(DATASET begins)

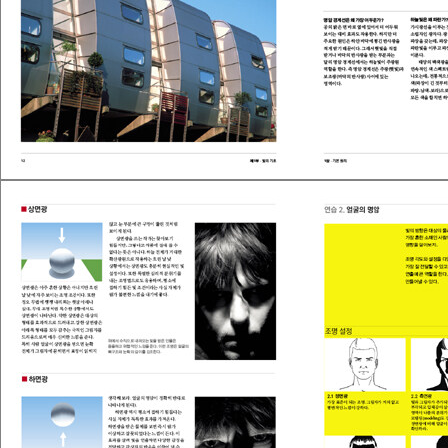
주관적인 판단이 어느 정도는 들어가 있고, 예술이란 게 다 그렇겠지
만 모두가 동의할 수는 없을 겁니다. 또한 어떤 내용은 너무 뻔해서 굳
이 설명할 필요가 없었다고 보는 분도 있을지 모르겠군요. 하지만 저
는 이 책이 빛의 이해와 활용을 다룬 기초 입문서를 넘어서서 모두에
게 뭔가 새로운 것을 제공할 수 있기를 바랍니다. 아울러 여러분이 이
책을 발판 삼아 스스로 세계를 면밀히 관찰하고, 객관적인 동시에 주
관적인 빛의 특성을 탐구하는 수준까지 나아간다면 더욱 기쁜 일이겠
습니다.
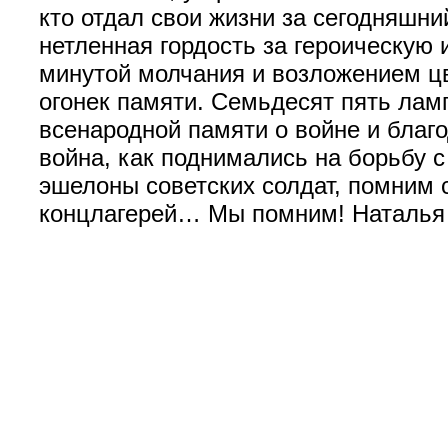
кто отдал свои жизни за сегодняшни
нетленная гордость за героическую
минутой молчания и возложением цв
огонек памяти. Семьдесят пять лам
всенародной памяти о войне и благ
война, как поднимались на борьбу 
эшелоны советских солдат, помним 
концлагерей… Мы помним! Наталья 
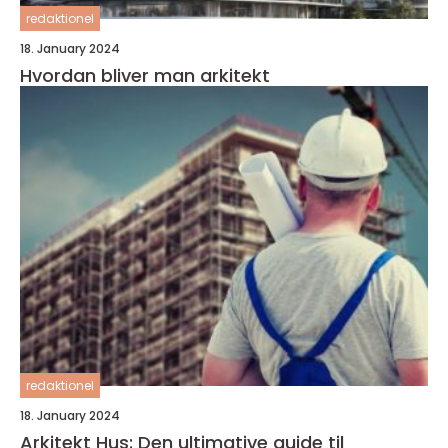
redaktionel
18. January 2024
Hvordan bliver man arkitekt
redaktionel
18. January 2024
Arkitekt Hus: Den ultimative guide til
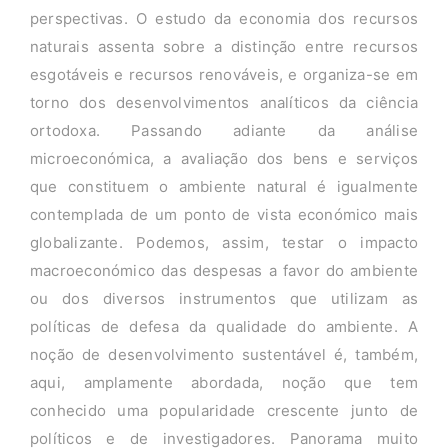
perspectivas. O estudo da economia dos recursos
naturais assenta sobre a distinção entre recursos
esgotáveis e recursos renováveis, e organiza-se em
torno dos desenvolvimentos analíticos da ciência
ortodoxa. Passando adiante da análise
microeconómica, a avaliação dos bens e serviços
que constituem o ambiente natural é igualmente
contemplada de um ponto de vista económico mais
globalizante. Podemos, assim, testar o impacto
macroeconómico das despesas a favor do ambiente
ou dos diversos instrumentos que utilizam as
políticas de defesa da qualidade do ambiente. A
noção de desenvolvimento sustentável é, também,
aqui, amplamente abordada, noção que tem
conhecido uma popularidade crescente junto de
políticos e de investigadores. Panorama muito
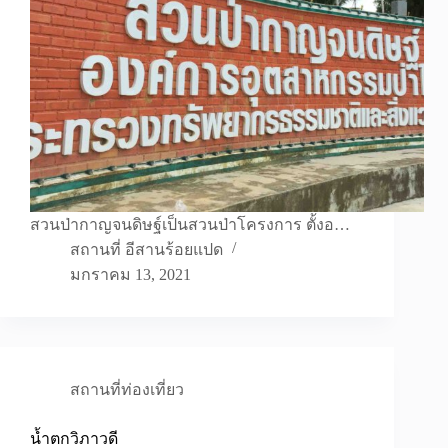
สวนป่ากาญจนดิษฐ์เป็นสวนป่าโครงการ ตั้งอ…
สถานที่ อีสานร้อยแปด
มกราคม 13, 2021
สถานที่ท่องเที่ยว
น้ำตกวิภาวดี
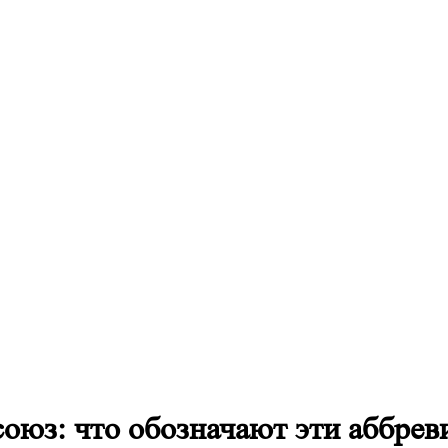
юз: что обозначают эти аббрев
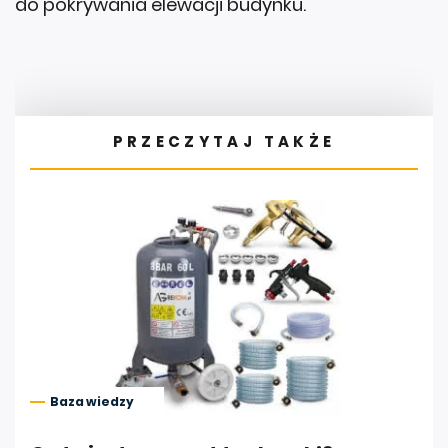
do pokrywania elewacji budynku.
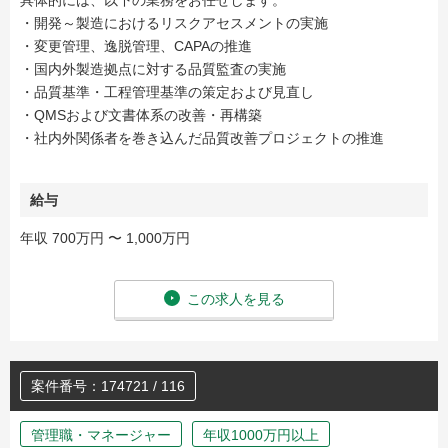
具体的には、以下の業務をお任せします。
・開発～製造におけるリスクアセスメントの実施
・変更管理、逸脱管理、CAPAの推進
・国内外製造拠点に対する品質監査の実施
・品質基準・工程管理基準の策定および見直し
・QMSおよび文書体系の改善・再構築
・社内外関係者を巻き込んだ品質改善プロジェクトの推進
給与
年収 700万円 〜 1,000万円
この求人を見る
案件番号：174721 / 116
管理職・マネージャー
年収1000万円以上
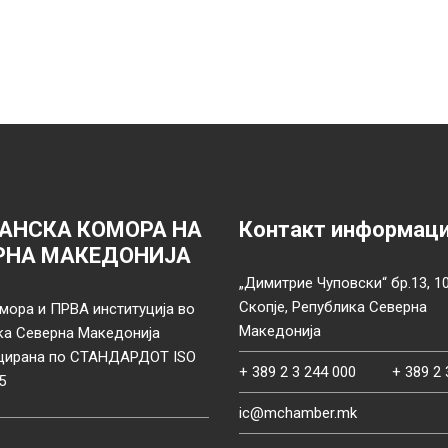
АНСКА КОМОРА НА
Контакт информац
РНА МАКЕДОНИЈА
„Димитрие Чуповски“ бр.13, 1
Скопје, Република Северна
мора и ПРВА институција во
Македонија
ка Северна Македонија
цирана по СТАНДАРДОТ ISO
+ 389 2 3 244 000
+ 389 2 
5
ic@mchamber.mk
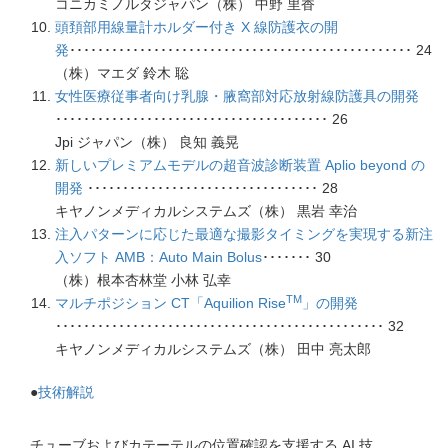
コニカミノルタジャパン（株） 中野 里香
頭頚部用線量計ホルダー付き X 線防護衣の開
発
･････････････････････････････････････････････････ 24
（株）マエダ 鈴木 聡
女性医療従事者向け乳腺・腋窩部対応放射線防護具の開発
･･･････････････････････････････････････ 26
Jpi ジャパン（株） 良知 義晃
新しいプレミアムモデルの超音波診断装置 Aplio beyond の
開発
･････････････････････････････････ 28
キヤノンメディカルシステムズ（株） 黒岩 幸治
注入パターンに応じた最適な撮影タイミングを実現する新注
入ソフト AMB：Auto Main Bolus
･･･････ 30
（株）根本杏林堂 小林 弘幸
TM
マルチポジション CT「Aquilion Rise
」の開発
･･･････････････････････････････････････････････ 32
キヤノンメディカルシステムズ（株） 田中 亮太郎
●
技術解説
チューブおよびカテーテルの位置確認を支援する AI 技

(DATASET ends)

AIM OF THE TASK:
Starting at the line with "ка Северна Македонија", write out every line exactly through the final line of the records above, both included, and skip the pictures.

REPLY:
ка Северна Македонија
цирана по СТАНДАРДОТ ISO
+ 389 2 3 244 000
+ 389 2 
5
ic@mchamber.mk
コニカミノルタジャパン（株） 中野 里香
頭頚部用線量計ホルダー付き X 線防護衣の開
発
･････････････････････････････････････････････････ 24
（株）マエダ 鈴木 聡
女性医療従事者向け乳腺・腋窩部対応放射線防護具の開発
･･･････････････････････････････････････ 26
Jpi ジャパン（株） 良知 義晃
新しいプレミアムモデルの超音波診断装置 Aplio beyond の
開発
･････････････････････････････････ 28
キヤノンメディカルシステムズ（株） 黒岩 幸治
注入パターンに応じた最適な撮影タイミングを実現する新注
入ソフト AMB：Auto Main Bolus
･･･････ 30
（株）根本杏林堂 小林 弘幸
TM
マルチポジション CT「Aquilion Rise
」の開発
･･･････････････････････････････････････････････ 32
キヤノンメディカルシステムズ（株） 田中 亮太郎
●
技術解説
チューブおよびカテーテルの位置確認を支援する AI 技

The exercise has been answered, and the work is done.